5. Why is the latent period longer during an isotonic twitch of a skeletal muscle fiber than it is during an isometric twitch? a. Excitation-contraction coupling is slower during an isotonic twitch. b. Action potentials propagate more slowly when the fiber is shortening, so extra time is required to activate the entire fiber. c. In addition to the time for excitation-contraction coupling, it takes extra time for enough cross-bridges to attach to make the tension in the muscle fiber greater than the load. d. Fatigue sets in much more quickly during isotonic contractions, and when muscles are fatigued the cross-bridges move much more slowly. e. The latent period is longer because isotonic twitches only occur in slow (type I) muscle fibers.

c. In an isometric twitch, tension begins to rise as soon as excitation- contraction is complete and the first cross-bridges begin to attach.

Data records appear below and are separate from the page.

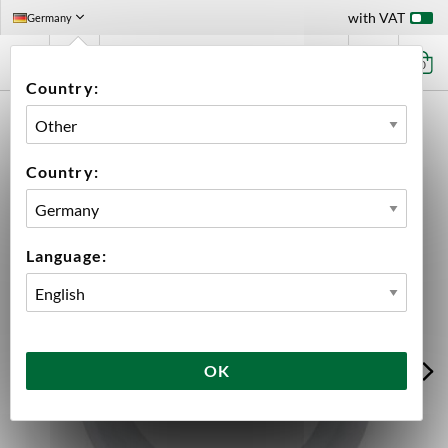
with VAT
Germany
0
Country:
HOME
EQUIPMENT
BREWING EQUIPMENT
ACCESSORIES
ACESSORIES BREWTOOLS
SILICONE GASKET 34 MM TC DN20 BREWTOOLS
Country:
Language:
OK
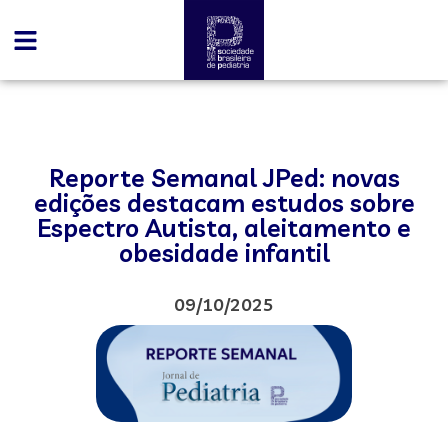
Reporte Semanal JPed: novas
edições destacam estudos sobre
Espectro Autista, aleitamento e
obesidade infantil
09/10/2025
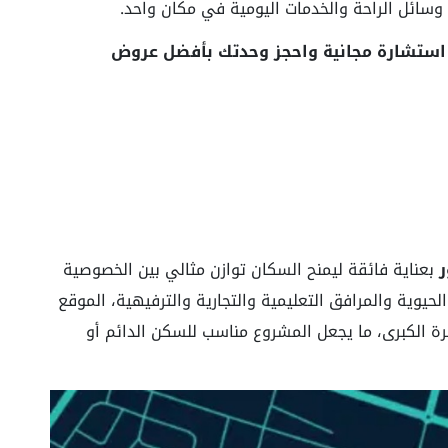
وسائل الراحة والخدمات اليومية في مكان واحد.
 استشارة مجانية واحجز وحدتك بأفضل عروض
ر
بعناية فائقة ليمنح السكان توازن مثالي بين الخصوصية
حيوية والمرافق التعليمية والتجارية والترفيهية، الموقع
ة الكبرى، ما يجعل المشروع مناسب للسكن الدائم أو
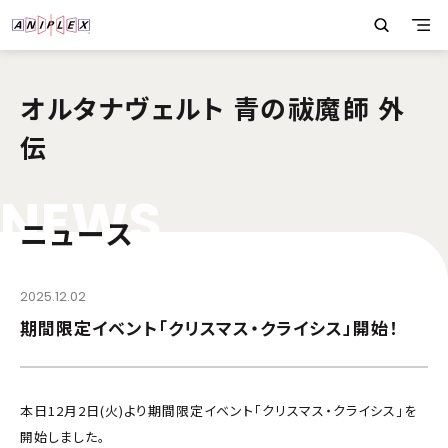
オルタナヴェルト 青の祓魔師 外
伝
N
E
W
S
ニュース
2025.12.02
期間限定イベント「クリスマス・クライシス」開始！
本日12月2日(火)より期間限定イベント「クリスマス・クライシス」を
開始しました。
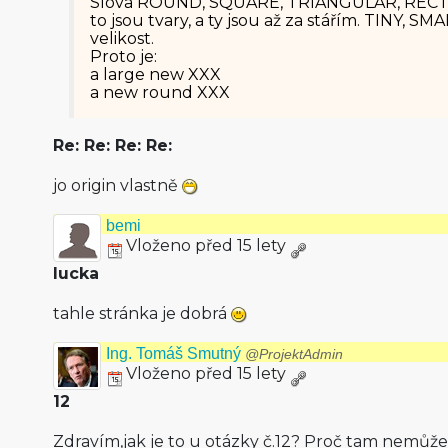
Slova ROUND, SQUARE, TRIANGULAR, REC
to jsou tvary, a ty jsou až za stářím. TINY, SM
velikost.
Proto je:
a large new XXX
a new round XXX
Re: Re: Re: Re:
jo origin vlastně
bemi
Vloženo před 15 lety
lucka
tahle stránka je dobrá
Ing. Tomáš Smutný
@ProjektAdmin
Vloženo před 15 lety
12
Zdravím,jak je to u otázky č.12? Proč tam nemůž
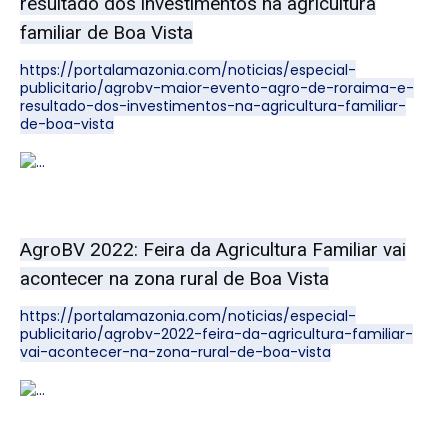
resultado dos investimentos na agricultura
familiar de Boa Vista
https://portalamazonia.com/noticias/especial-
publicitario/agrobv-maior-evento-agro-de-roraima-e-
resultado-dos-investimentos-na-agricultura-familiar-
de-boa-vista
AgroBV 2022: Feira da Agricultura Familiar vai
acontecer na zona rural de Boa Vista
https://portalamazonia.com/noticias/especial-
publicitario/agrobv-2022-feira-da-agricultura-familiar-
vai-acontecer-na-zona-rural-de-boa-vista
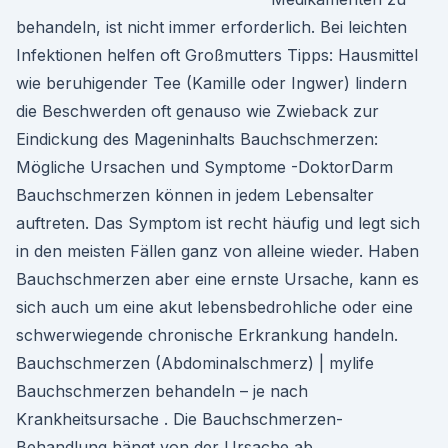
behandeln, ist nicht immer erforderlich. Bei leichten
Infektionen helfen oft Großmutters Tipps: Hausmittel
wie beruhigender Tee (Kamille oder Ingwer) lindern
die Beschwerden oft genauso wie Zwieback zur
Eindickung des Mageninhalts Bauchschmerzen:
Mögliche Ursachen und Symptome -DoktorDarm
Bauchschmerzen können in jedem Lebensalter
auftreten. Das Symptom ist recht häufig und legt sich
in den meisten Fällen ganz von alleine wieder. Haben
Bauchschmerzen aber eine ernste Ursache, kann es
sich auch um eine akut lebensbedrohliche oder eine
schwerwiegende chronische Erkrankung handeln.
Bauchschmerzen (Abdominalschmerz) | mylife
Bauchschmerzen behandeln – je nach
Krankheitsursache . Die Bauchschmerzen-
Behandlung hängt von der Ursache ab.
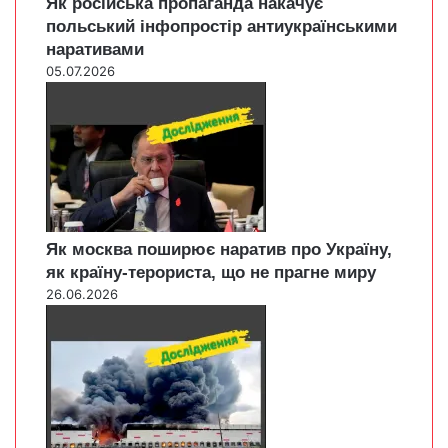
Як російська пропаганда накачує
польський інфопростір антиукраїнськими
наративами
05.07.2026
Як москва поширює наратив про Україну,
як країну-терориста, що не прагне миру
26.06.2026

In an isotonic twitch, excitation-contraction coupling takes the same amount of time, but the fiber is delayed from shortening until after enough cross-bridges have attached to move the load.

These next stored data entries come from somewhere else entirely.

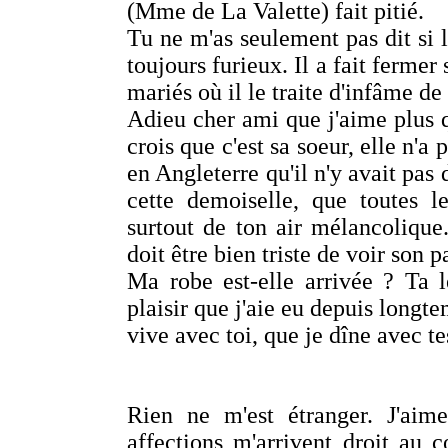
(Mme de La Valette) fait pitié.
Tu ne m'as seulement pas dit si l
toujours furieux. Il a fait fermer s
mariés où il le traite d'infâme de
Adieu cher ami que j'aime plus q
crois que c'est sa soeur, elle n'a
en Angleterre qu'il n'y avait pas 
cette demoiselle, que toutes l
surtout de ton air mélancolique
doit être bien triste de voir son 
Ma robe est-elle arrivée ? Ta l
plaisir que j'aie eu depuis longte
vive avec toi, que je dîne avec te
Rien ne m'est étranger. J'aime
affections m'arrivent droit au c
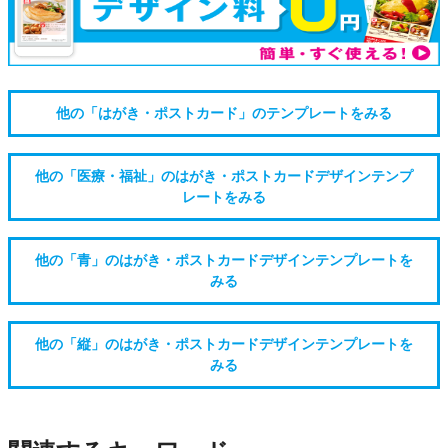
他の「はがき・ポストカード」のテンプレートをみる
他の「医療・福祉」のはがき・ポストカードデザインテンプ
レートをみる
他の「青」のはがき・ポストカードデザインテンプレートを
みる
他の「縦」のはがき・ポストカードデザインテンプレートを
みる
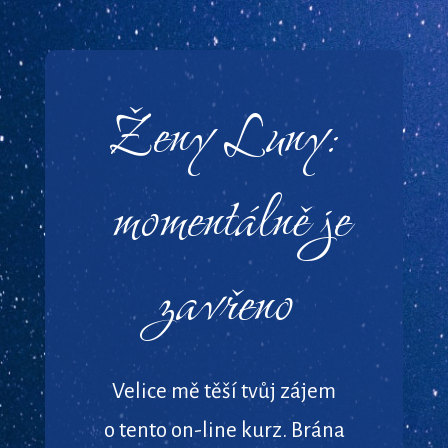
Ženy Luny:
momentálně je
zavřeno
Velice mě těší tvůj zájem
o tento on-line kurz. Brána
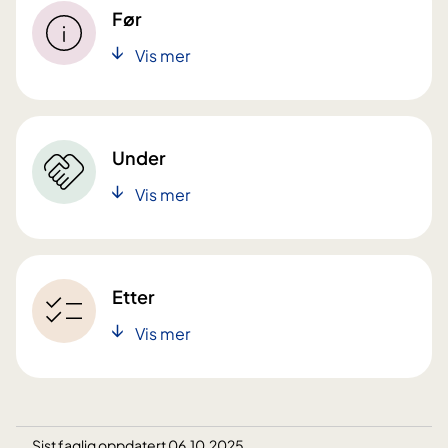
Før
Vis mer
Under
Vis mer
Etter
Vis mer
Sist faglig oppdatert 06.10.2025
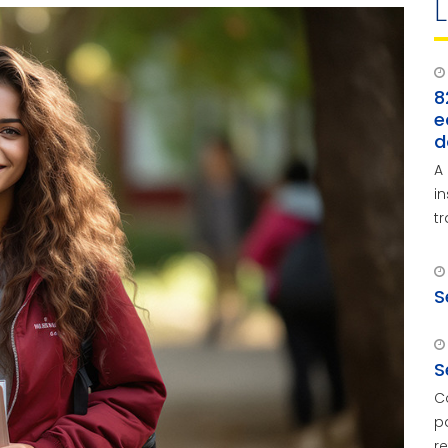
8
e
d
A
i
t
S
S
C
p
r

8. Which is true regarding the structure of smooth muscle? a. The thin filament includes the regulatory protein troponin. b. The thick and thin filaments are organized in sarcomeres. c. Thin filaments are anchored to dense bodies instead of Z lines. d. The cells have multiple nuclei. e. Single-unit smooth muscles do not have gap junctions connecting individual cells

c. In smooth muscle cells, dense bodies serve the same functional role as Z lines do in striated muscle cells—they serve as the anchoring point for the thin filaments.

10. Which of the following pressures is closest to the mean arterial blood pressure in a person whose systolic blood pressure is 135 mmHg and pulse pressure is 50 mmHg? a. 110 mmHg b. 78 mmHg c. 102 mmHg d. 152 mmHg e. 85 mmHg

c. The diastolic pressure in this example is 85; adding 1/3 of the pulse pressure gives a MAP of 101.7 mmHg.

2. In the stretch reflex, a. Golgi tendon organs activate contraction in extrafusal muscle fibers connected to that tendon. b. lengthening of muscle-spindle receptors in a muscle leads to contraction in an antagonist muscle. c. action potentials from muscle-spindle receptors in a muscle form monosynaptic excitatory synapses on motor neurons to extrafusal fibers within the same muscles. d. slackening of intrafusal fibers within a muscle activates gamma motor neurons that form excitatory synapses with extrafusal fibers within that same muscle. e. afferent neurons to the sensorimotor cortex stimulate the agonist muscle to contract and the antagonist muscle to be inhibited.

c. When a given muscle is stretched, muscle-spindle stretch receptors send action potentials along afferent fibers that synapse directly on alpha motor neurons to extrafusal fibers to that muscle, causing it to contract back toward the prestretched length.

A standing subject looking over her left shoulder suddenly rotates her head to look over her right shoulder. How does the vestibular system detect this motion? a. The utricle goes from a vertical to a horizontal position, and otoliths stimulate stereocilia. b. Stretch receptors in neck muscles send action potentials to the vestibular apparatus, which relays them to the brain. c. Fluid within the semicircular canals remains stationary, bending the cupula and stereocilia as the head rotates. d. The movement causes endolymph in the cochlea to rotate from right to left, stimulating inner hair cells. e. Counterrotation of the aqueous humor activates a nystagmus response.

c. With the sudden head rotation from left to right, inertia of the endolymph causes it to rotate from right to left with respect to the semicircular canal that lies in the horizontal plane. This fluid flow bends the cupula and embedded hair cells within the ampulla, which influences the firing of action potentials along the vestibular nerve.